How might you use an approach like this in your work? We would love to know your ideas…
About the author
Yoav Ezer co-authors the technology and productivity blog Codswallop. He is also the CEO of a company that produces PDF to Excel conversion software.
For more Excel tips from Yoav, join him on Facebook or Twitter
Update: Part 2 of this article can be found here.
About Rich
Rich is the owner and creator of Windows Guides; he spends his time breaking things on his PC so he can write how-to guides to fix them.
- Web
- |
- |
- |
- |
- Google+
- |
- More Posts (1019)
thank you Mr. Rich for the education on using excel to analyze feedback, complains and survey. you can never fully understand what it means to people in business, particularly in Nigeria.
This indeed looks like just the information I was looking for however there are few steps which leave me lost.
1st how to do I get a list of all words used in the survey. You mentioned hash table or “Dictionary” but I am clueless as to what you mean (I did a google search and only confused me more). I suppose I will finish there and await a reply.

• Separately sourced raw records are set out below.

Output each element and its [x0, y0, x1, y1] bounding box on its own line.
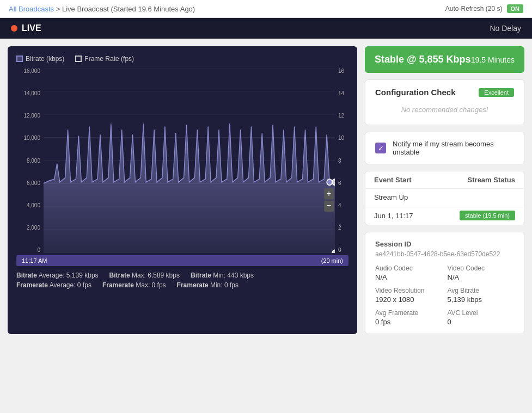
auto-refresh-label: Auto-Refresh (20 s): [445, 5, 503, 13]
avg-framerate-item: Avg Framerate 0 fps: [375, 309, 442, 326]
avg-framerate-value: 0 fps: [375, 318, 390, 326]
stream-event-2: Jun 1, 11:17: [374, 212, 413, 220]
time-range: (20 min): [321, 257, 343, 264]
audio-codec-item: Audio Codec N/A: [375, 264, 442, 281]
resolution-value: 1920 x 1080: [375, 295, 414, 304]
audio-codec-value: N/A: [375, 273, 387, 281]
codec-grid: Audio Codec N/A Video Codec N/A Video Re…: [375, 264, 514, 326]
avg-bitrate-item: Avg Bitrate 5,139 kbps: [448, 287, 515, 304]
framerate-legend-label: Frame Rate (fps): [84, 55, 134, 63]
audio-codec-label: Audio Codec: [375, 264, 442, 272]
y-axis-right: 16 14 12 10 8 6 4 2 0: [335, 68, 348, 253]
chart-legend: Bitrate (kbps) Frame Rate (fps): [16, 55, 348, 63]
stream-table-row-2: Jun 1, 11:17 stable (19.5 min): [365, 206, 524, 225]
bitrate-legend: Bitrate (kbps): [16, 55, 64, 63]
session-id-label: Session ID: [375, 240, 514, 248]
avg-bitrate-label: Avg Bitrate: [448, 287, 515, 294]
framerate-max-stat: Framerate Max: 0 fps: [102, 281, 166, 289]
breadcrumb: All Broadcasts > Live Broadcast (Started…: [9, 5, 195, 13]
framerate-avg-stat: Framerate Average: 0 fps: [16, 281, 91, 289]
live-indicator: LIVE: [11, 23, 41, 33]
stream-table-row-1: Stream Up: [365, 189, 524, 206]
resolution-label: Video Resolution: [375, 287, 442, 294]
stable-status-badge: stable (19.5 min): [460, 211, 515, 220]
breadcrumb-current: Live Broadcast (Started 19.6 Minutes Ago…: [62, 5, 195, 13]
stream-col-status: Stream Status: [468, 176, 515, 184]
session-card: Session ID ae4241bb-0547-4628-b5ee-63ed5…: [365, 232, 524, 334]
stream-table-header: Event Start Stream Status: [365, 171, 524, 189]
time-bar: 11:17 AM (20 min): [16, 255, 348, 266]
bitrate-max-stat: Bitrate Max: 6,589 kbps: [109, 272, 180, 279]
notify-card[interactable]: Notify me if my stream becomes unstable: [365, 132, 524, 164]
resolution-item: Video Resolution 1920 x 1080: [375, 287, 442, 304]
auto-refresh-toggle[interactable]: ON: [507, 4, 524, 13]
notify-checkbox[interactable]: [375, 143, 386, 153]
time-start: 11:17 AM: [22, 257, 47, 264]
chart-area: 16,000 14,000 12,000 10,000 8,000 6,000 …: [16, 68, 348, 253]
main-content: Bitrate (kbps) Frame Rate (fps) 16,000 1…: [0, 39, 532, 342]
avc-level-label: AVC Level: [448, 309, 515, 317]
live-bar: LIVE No Delay: [0, 18, 532, 39]
top-bar: All Broadcasts > Live Broadcast (Started…: [0, 0, 532, 18]
avg-bitrate-value: 5,139 kbps: [448, 295, 482, 304]
chart-panel: Bitrate (kbps) Frame Rate (fps) 16,000 1…: [8, 46, 357, 334]
bitrate-avg-stat: Bitrate Average: 5,139 kbps: [16, 272, 99, 279]
live-dot-icon: [11, 25, 17, 32]
no-changes-message: No recommended changes!: [375, 102, 514, 117]
avc-level-item: AVC Level 0: [448, 309, 515, 326]
y-axis-left: 16,000 14,000 12,000 10,000 8,000 6,000 …: [16, 68, 44, 253]
stable-time: 19.5 Minutes: [471, 56, 515, 64]
svg-point-13: [327, 179, 332, 185]
chart-stats: Bitrate Average: 5,139 kbps Bitrate Max:…: [16, 272, 348, 289]
framerate-legend-icon: [75, 56, 82, 62]
bitrate-legend-icon: [16, 56, 23, 62]
video-codec-label: Video Codec: [448, 264, 515, 272]
framerate-min-stat: Framerate Min: 0 fps: [177, 281, 239, 289]
video-codec-value: N/A: [448, 273, 460, 281]
config-check-card: Configuration Check Excellent No recomme…: [365, 79, 524, 125]
avg-framerate-label: Avg Framerate: [375, 309, 442, 317]
avc-level-value: 0: [448, 318, 451, 326]
bitrate-stats-row: Bitrate Average: 5,139 kbps Bitrate Max:…: [16, 272, 348, 279]
stream-table-card: Event Start Stream Status Stream Up Jun …: [365, 171, 524, 225]
bitrate-min-stat: Bitrate Min: 443 kbps: [191, 272, 254, 279]
stable-title: Stable @ 5,855 Kbps: [375, 54, 471, 65]
framerate-legend: Frame Rate (fps): [75, 55, 134, 63]
bitrate-legend-label: Bitrate (kbps): [26, 55, 64, 63]
framerate-stats-row: Framerate Average: 0 fps Framerate Max: …: [16, 281, 348, 289]
svg-point-14: [332, 179, 335, 185]
chart-svg[interactable]: + −: [44, 68, 335, 253]
auto-refresh-area: Auto-Refresh (20 s) ON: [445, 4, 523, 13]
live-label: LIVE: [22, 23, 41, 33]
config-title: Configuration Check: [375, 88, 456, 97]
breadcrumb-separator: >: [56, 5, 62, 13]
all-broadcasts-link[interactable]: All Broadcasts: [9, 5, 54, 13]
stream-event-1: Stream Up: [374, 193, 408, 201]
video-codec-item: Video Codec N/A: [448, 264, 515, 281]
svg-text:−: −: [327, 201, 331, 211]
stable-card: Stable @ 5,855 Kbps 19.5 Minutes: [365, 46, 524, 73]
notify-label: Notify me if my stream becomes unstable: [393, 140, 514, 156]
delay-label: No Delay: [490, 24, 521, 33]
svg-text:+: +: [327, 189, 331, 198]
excellent-badge: Excellent: [479, 88, 514, 97]
session-id-value: ae4241bb-0547-4628-b5ee-63ed570de522: [375, 250, 514, 258]
config-header: Configuration Check Excellent: [375, 88, 514, 97]
info-panel: Stable @ 5,855 Kbps 19.5 Minutes Configu…: [365, 46, 524, 334]
stream-col-event: Event Start: [374, 176, 412, 184]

Riley, I’ve informed the author of your comment.
Hi Rileywashington
In the Macro, I used the following command to define a scripting object which works as a hash table:
With CreateObject(“Scripting.Dictionary”)
I then use .exist to verify if a word already exists within the dictionary and .add to add that word if it doesn’t.
It’s just quicker than using an array and scanning it over and over again to find out if a word was previously encountered.
You can check the dictionary object methods and functions here:
http://msdn.microsoft.com/en-us/library/x4k5wbx4%28VS.85%29.aspx
I hope that helps
This is a pretty nifty DYI solution for quick text analysis.
Though there’s a free add-in for excel provided by a text and sentiment analysis company called Semantria. The add-in installs directly into your Excel ribbon and lets you perform really robust text and sentiment analysis.
While the add-in is free, the service itself isn’t. But when I registered, they gave me 10 000 free credits. 1 credit lets you process one document. Pretty nifty!
Yes Semantria is a great service. A document in their terms is a row of data containing text to analyse.